By encouraging your co-workers to give you as much notice as possible for any requests and setting the expectation that you won’t be available in the early evening, you’ll avoid unnecessary last minute assignments or meetings.
Try this method one day, then another, and then the next. Eventually, you’ll retrain your colleagues to expect you to leave on time every day. Plus, saying it out loud and owning your goal to leave on time will help you feel more empowered in your ability to do so.
3. Allow 20 minutes to transition.
Once you’ve set your departure time, give yourself some practical help achieving it: Block out the 20 minutes prior to that time on your calendar to clean up any last daily details (e.g., filing papers, organizing your workspace, and making sure all essential email is cleared out) and get ready for tomorrow.
Treat these last few minutes like an important meeting with your boss or a client—i.e., don’t let anything interfere with it, and don’t let anybody schedule in one last meeting with you. This is a priority time slot that’s non-negotiable.
4. Do the most important work.
Next, make sure your critical work is getting done—and getting done early. Do you work on a C-priority project because it’s more fun or less difficult than an A-priority project?
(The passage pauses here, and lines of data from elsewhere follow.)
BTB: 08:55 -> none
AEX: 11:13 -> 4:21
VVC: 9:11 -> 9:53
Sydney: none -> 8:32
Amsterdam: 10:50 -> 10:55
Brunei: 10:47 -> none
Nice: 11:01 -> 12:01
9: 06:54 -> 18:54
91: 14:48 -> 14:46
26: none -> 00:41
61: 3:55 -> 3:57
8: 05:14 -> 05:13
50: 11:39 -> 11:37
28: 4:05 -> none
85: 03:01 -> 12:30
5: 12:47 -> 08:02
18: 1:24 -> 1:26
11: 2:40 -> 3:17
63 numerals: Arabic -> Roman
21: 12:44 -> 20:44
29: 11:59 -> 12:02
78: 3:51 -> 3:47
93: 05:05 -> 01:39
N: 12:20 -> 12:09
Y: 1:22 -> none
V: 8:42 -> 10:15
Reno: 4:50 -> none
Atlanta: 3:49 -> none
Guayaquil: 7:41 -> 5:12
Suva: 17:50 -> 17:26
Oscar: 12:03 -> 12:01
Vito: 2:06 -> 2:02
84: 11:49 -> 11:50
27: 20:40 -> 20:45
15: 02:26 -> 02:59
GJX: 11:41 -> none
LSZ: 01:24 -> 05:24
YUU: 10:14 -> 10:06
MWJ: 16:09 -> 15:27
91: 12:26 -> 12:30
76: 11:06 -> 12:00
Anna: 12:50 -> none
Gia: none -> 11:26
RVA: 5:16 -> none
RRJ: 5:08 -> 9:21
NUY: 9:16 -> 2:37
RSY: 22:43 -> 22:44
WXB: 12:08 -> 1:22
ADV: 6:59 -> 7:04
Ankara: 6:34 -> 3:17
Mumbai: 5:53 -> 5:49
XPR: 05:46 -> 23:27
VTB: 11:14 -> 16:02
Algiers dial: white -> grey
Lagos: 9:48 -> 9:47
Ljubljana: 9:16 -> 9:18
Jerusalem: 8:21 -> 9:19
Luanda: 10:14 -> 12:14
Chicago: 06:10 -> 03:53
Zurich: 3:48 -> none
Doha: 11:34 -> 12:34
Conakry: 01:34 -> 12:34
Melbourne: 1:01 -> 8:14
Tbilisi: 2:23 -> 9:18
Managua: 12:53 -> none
I know—working on email may feel like you’re getting things done, but it doesn’t help you finish the monthly report that’s due or the agenda for the big meeting next week.
To make sure you’re on track, here’s a quick check: Create a list with two columns. On the left side, list the three to five most critical priorities you’re responsible for. On the right side, list all the activities you do during the day. At the end of the day, match it up. How much of what you accomplished on the right side was in direct support of your key priorities on the left?
If you don’t have a stellar match-up, you should reevaluate the work you’re choosing to do throughout the day. Getting your most important priorities done will not only make it easier to leave on time, but will also help you feel more satisfied about the work you accomplished.
5. Stop wasting time during the day.
If you constantly find yourself at the office late at night, also take a few minutes to evaluate your work practices during the day. Do you check your email every five minutes? Respond to every text immediately? Leave your instant messaging on all day?
While it may seem necessary to constantly stay in touch with your colleagues, constant distraction can seriously undermine your productivity and focus, and all of these habits can work against you to keep you at work longer.
Instead, challenge yourself to check emails only at a few designated times during the day and block time on your calendar when you’ll turn off all your incoming distractions and hunker down to work on your key priorities.
6. Pick up the phone.
Speaking of productivity: Email is a great tool for many things, but it can also easily become a time-consuming crutch—because often, a phone conversation takes less time and can be more effective. So if your inbox is cluttered with ongoing strings of messages that never seem to reach a resolution, and it’s holding up your work, then it’s time to change your strategy: Pick up the phone. With a simple call, you’ll save hours of email reading, sorting, and responding.
7. Use technology to help you focus.
Yes, some technology can certainly be a productivity killer, but there are also hundreds of apps and online tools that can help keep you focused. At the very least, turn off the dinging alerts and visual icons for your email, texts, and social media messages. Getting out of work on time is about managing that workflow on your timeline, not the other way around.
It’s pretty simple: Life is short; time is precious. Doing great work and giving your job 100% doesn’t have to mean spending hours of overtime at the office. The solution? Prioritize your responsibilities, minimize distractions, set the right expectations—and then, leave work on time.